_Exercise objective_
Scan the records below for the string "极光下载站" and return every line where it appears.

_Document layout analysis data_
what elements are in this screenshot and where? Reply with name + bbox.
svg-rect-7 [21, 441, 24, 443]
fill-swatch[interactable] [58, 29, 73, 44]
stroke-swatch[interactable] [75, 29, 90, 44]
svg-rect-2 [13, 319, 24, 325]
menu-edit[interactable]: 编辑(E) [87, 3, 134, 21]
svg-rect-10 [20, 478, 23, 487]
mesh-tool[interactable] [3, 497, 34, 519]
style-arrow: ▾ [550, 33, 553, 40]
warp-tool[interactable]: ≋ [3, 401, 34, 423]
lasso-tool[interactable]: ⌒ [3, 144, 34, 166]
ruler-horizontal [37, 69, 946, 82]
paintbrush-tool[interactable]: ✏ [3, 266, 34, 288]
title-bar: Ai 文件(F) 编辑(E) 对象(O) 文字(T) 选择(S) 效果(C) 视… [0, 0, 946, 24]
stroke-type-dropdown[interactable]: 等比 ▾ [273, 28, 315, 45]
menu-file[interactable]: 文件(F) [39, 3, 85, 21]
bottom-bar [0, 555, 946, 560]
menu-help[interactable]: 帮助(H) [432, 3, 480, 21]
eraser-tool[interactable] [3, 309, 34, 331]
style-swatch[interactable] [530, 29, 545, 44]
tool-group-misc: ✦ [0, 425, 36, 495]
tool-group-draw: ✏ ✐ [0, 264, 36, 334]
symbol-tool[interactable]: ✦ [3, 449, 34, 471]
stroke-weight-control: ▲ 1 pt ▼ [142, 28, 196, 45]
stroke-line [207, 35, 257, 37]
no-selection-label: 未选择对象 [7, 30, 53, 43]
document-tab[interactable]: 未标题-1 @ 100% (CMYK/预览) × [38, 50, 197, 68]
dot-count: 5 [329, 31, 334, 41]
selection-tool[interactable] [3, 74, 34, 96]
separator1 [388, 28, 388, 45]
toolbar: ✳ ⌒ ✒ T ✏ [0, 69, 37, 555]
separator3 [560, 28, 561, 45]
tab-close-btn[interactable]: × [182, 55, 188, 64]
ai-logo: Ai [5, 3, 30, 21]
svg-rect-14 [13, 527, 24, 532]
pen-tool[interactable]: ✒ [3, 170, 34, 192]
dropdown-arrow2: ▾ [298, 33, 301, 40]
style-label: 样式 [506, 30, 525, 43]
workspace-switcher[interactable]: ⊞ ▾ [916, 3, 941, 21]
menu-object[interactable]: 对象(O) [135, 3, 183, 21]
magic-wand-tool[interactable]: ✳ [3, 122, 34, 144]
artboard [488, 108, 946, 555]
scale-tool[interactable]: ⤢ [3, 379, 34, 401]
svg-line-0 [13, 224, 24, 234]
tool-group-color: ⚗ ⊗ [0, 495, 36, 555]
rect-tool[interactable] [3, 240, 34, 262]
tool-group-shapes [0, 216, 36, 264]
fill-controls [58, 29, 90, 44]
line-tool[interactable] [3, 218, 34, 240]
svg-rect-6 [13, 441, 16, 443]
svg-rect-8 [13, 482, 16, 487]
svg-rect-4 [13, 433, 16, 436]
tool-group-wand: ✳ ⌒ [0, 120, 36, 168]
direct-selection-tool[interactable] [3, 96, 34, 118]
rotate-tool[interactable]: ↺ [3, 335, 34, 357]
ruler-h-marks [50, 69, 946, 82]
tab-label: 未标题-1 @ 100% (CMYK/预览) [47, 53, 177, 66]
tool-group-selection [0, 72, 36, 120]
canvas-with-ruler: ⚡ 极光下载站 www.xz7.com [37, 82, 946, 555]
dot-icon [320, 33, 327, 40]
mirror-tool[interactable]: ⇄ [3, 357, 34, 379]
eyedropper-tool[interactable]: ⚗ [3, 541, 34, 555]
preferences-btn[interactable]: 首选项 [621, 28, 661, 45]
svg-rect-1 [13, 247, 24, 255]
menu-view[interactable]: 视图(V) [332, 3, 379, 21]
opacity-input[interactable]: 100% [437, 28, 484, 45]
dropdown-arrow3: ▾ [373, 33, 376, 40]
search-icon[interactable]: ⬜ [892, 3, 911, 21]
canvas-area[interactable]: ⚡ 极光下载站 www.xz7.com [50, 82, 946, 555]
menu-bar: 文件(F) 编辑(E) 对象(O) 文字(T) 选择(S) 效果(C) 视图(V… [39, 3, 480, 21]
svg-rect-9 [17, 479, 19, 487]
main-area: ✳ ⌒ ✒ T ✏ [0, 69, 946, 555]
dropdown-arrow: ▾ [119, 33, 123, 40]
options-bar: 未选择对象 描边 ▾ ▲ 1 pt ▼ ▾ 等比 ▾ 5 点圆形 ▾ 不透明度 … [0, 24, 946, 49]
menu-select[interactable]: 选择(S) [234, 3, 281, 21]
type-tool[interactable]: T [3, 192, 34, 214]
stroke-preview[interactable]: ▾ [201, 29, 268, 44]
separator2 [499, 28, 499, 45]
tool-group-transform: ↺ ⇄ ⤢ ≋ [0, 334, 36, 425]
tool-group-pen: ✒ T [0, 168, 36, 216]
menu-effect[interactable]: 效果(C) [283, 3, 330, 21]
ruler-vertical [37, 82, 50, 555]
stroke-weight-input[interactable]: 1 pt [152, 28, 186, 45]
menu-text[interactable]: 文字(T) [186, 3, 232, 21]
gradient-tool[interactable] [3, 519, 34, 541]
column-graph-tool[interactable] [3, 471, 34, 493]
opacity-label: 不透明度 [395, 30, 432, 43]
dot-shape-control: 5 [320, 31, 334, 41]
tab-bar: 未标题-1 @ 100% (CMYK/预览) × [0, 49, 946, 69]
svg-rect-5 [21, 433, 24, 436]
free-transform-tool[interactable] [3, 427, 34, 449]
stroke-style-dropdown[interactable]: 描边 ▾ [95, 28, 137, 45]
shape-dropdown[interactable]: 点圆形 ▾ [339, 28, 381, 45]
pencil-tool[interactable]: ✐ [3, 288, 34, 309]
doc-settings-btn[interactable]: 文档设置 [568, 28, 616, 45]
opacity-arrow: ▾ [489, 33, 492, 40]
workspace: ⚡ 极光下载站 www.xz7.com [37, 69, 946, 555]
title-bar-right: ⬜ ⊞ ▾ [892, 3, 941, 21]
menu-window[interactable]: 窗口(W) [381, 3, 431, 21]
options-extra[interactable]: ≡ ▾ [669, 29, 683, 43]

_Solution to the problem_
canvas-with-ruler: ⚡ 极光下载站 www.xz7.com [37, 82, 946, 555]
canvas-area[interactable]: ⚡ 极光下载站 www.xz7.com [50, 82, 946, 555]
workspace: ⚡ 极光下载站 www.xz7.com [37, 69, 946, 555]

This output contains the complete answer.